I just found this while delving through my old livejournal site:


I watched The Last Waltz twice this weekend. I think it's great, but the more you watch it, the more certain things stick out. To wit:

1) Can you take yourself more any more seriously than The Band does? Aside from four Canadians trying to ape the one southerner in the band to the point that they're using a Confederate flag as an interview backdrop IN 1976(!), the whole idea of The Band's last live show being some end of an era in American music is pretty weird. I mean, seriously - who gave a shit? They had enough material to fill one good album, and two legendary singles - "The Weight" and "The Night They Drove Old Dixie Down." Beyond that it's a ton of awkward filler with ridiculous record names - "Moondog Matinee," "Northern Lights, Southern Cross," etc. Yet Scorsese directs their farewell concert??? This would be like Pearl Jam hiring Spielberg.

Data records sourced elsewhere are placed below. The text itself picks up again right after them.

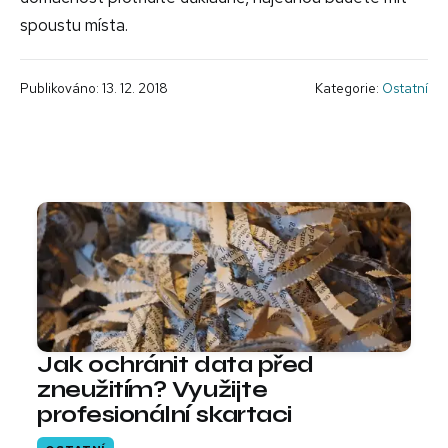
spoustu místa.
Publikováno: 13. 12. 2018
Kategorie:
Ostatní
Jak ochránit data před
zneužitím? Využijte
profesionální skartaci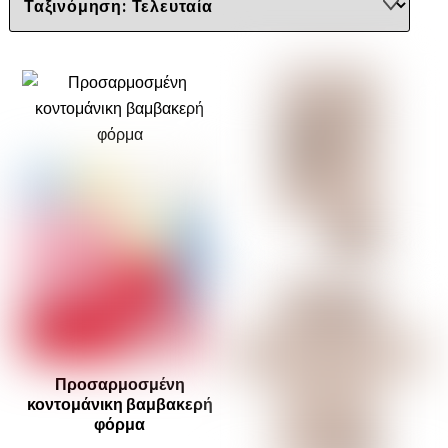
Προσαρμοσμένη
κοντομάνικη βαμβακερή
φόρμα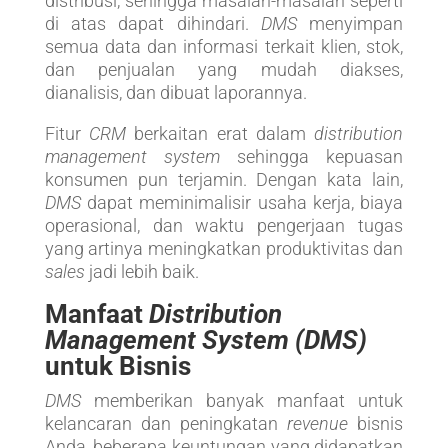
distribusi, sehingga masalah-masalah seperti
di atas dapat dihindari.
DMS
menyimpan
semua data dan informasi terkait klien, stok,
dan penjualan yang mudah diakses,
dianalisis, dan dibuat laporannya.
Fitur
CRM
berkaitan erat dalam
distribution
management system
sehingga kepuasan
konsumen pun terjamin. Dengan kata lain,
DMS
dapat meminimalisir usaha kerja, biaya
operasional, dan waktu pengerjaan tugas
yang artinya meningkatkan produktivitas dan
sales
jadi lebih baik.
Manfaat
Distribution
Management System (DMS)
untuk Bisnis
DMS
memberikan banyak manfaat untuk
kelancaran dan peningkatan
revenue
bisnis
Anda, beberapa keuntungan yang didapatkan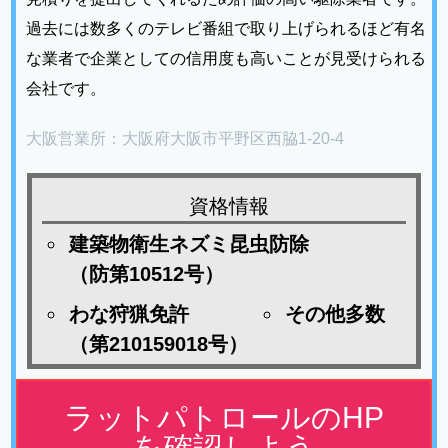
過去には数多くのテレビ番組で取り上げられるほど有名
な業者で企業としての信用度も高いことが見受けられる
会社です。
大阪営業所：大阪府大阪市平野区西脇1-20-4
資格情報
建築物衛生ネズミ昆虫防除
（防第10512号）
わな狩猟免許
その他多数
（第210159018号）
ラットパトロールのHP
を確認しよう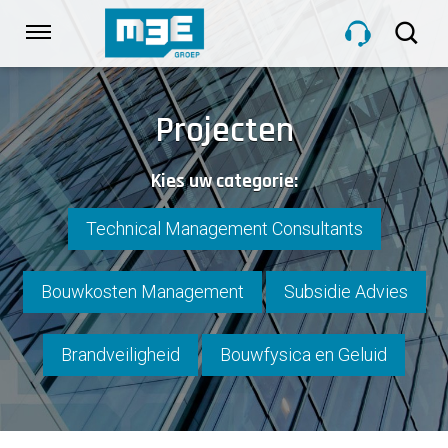
Sla
links
Navigatie
over
Spring
HOME
naar
Projecten
de
inhoud
DIENSTEN
Kies uw categorie:
Spring
naar
navigatie
Technical Management Consultants
PROJECTEN
Bouwkosten Management
Subsidie Advies
OVER M3E
Brandveiligheid
Bouwfysica en Geluid
NIEUWS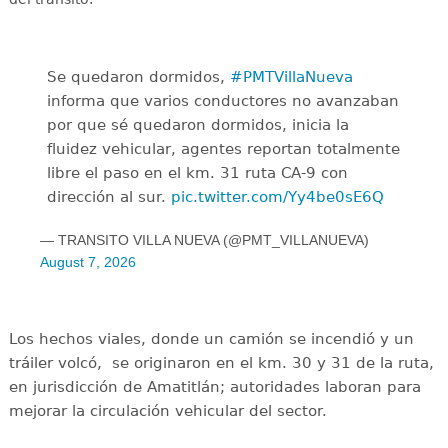
Se quedaron dormidos,
#PMTVillaNueva
informa que varios conductores no avanzaban
por que sé quedaron dormidos, inicia la
fluidez vehicular, agentes reportan totalmente
libre el paso en el km. 31 ruta CA-9 con
dirección al sur.
pic.twitter.com/Yy4be0sE6Q
— TRANSITO VILLA NUEVA (@PMT_VILLANUEVA)
August 7, 2026
Los hechos viales, donde un camión se incendió y un
tráiler volcó, se originaron en el km. 30 y 31 de la ruta,
en jurisdicción de Amatitlán; autoridades laboran para
mejorar la circulación vehicular del sector.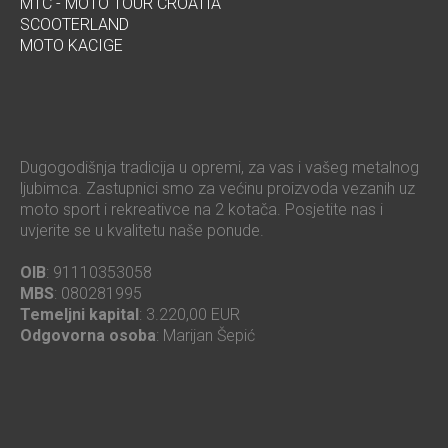
MTC - MOTO TOUR CROATIA
SCOOTERLAND
MOTO KACIGE
Dugogodišnja tradicija u opremi, za vas i vašeg metalnog
ljubimca. Zastupnici smo za većinu proizvoda vezanih uz
moto sport i rekreativce na 2 kotača. Posjetite nas i
uvjerite se u kvalitetu naše ponude.
OIB
: 91110353058
MBS
: 080281995
Temeljni kapital
: 3.220,00 EUR
Odgovorna osoba
: Marijan Šepić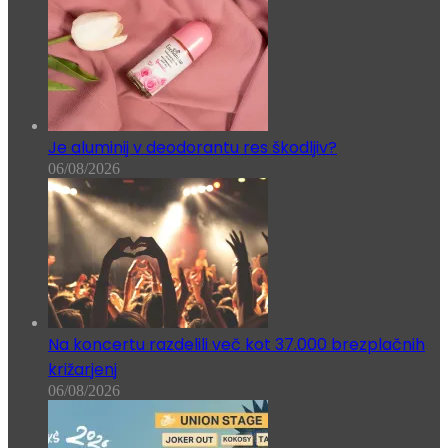
Je aluminij v deodorantu res škodljiv?
06/08/2026
Na koncertu razdelili več kot 37.000 brezplačnih
križarjenj
06/08/2026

2) With that said, the Band are astonishingly good on this. Levon Helms has said that most of Robbie Robertson's backing vocals had to be overdubbed later, but even if just the music is live (and Helm's voice) they rip the shit out of that place. Helms is criminally underrated as a drummer and a singer. When he starts knocking it out at the end of "The Night They Drove Old Dixie Down," it's hard to believe how good he was. He steals the entire show on a night that featured almost every great rock star from the 70s who was still alive.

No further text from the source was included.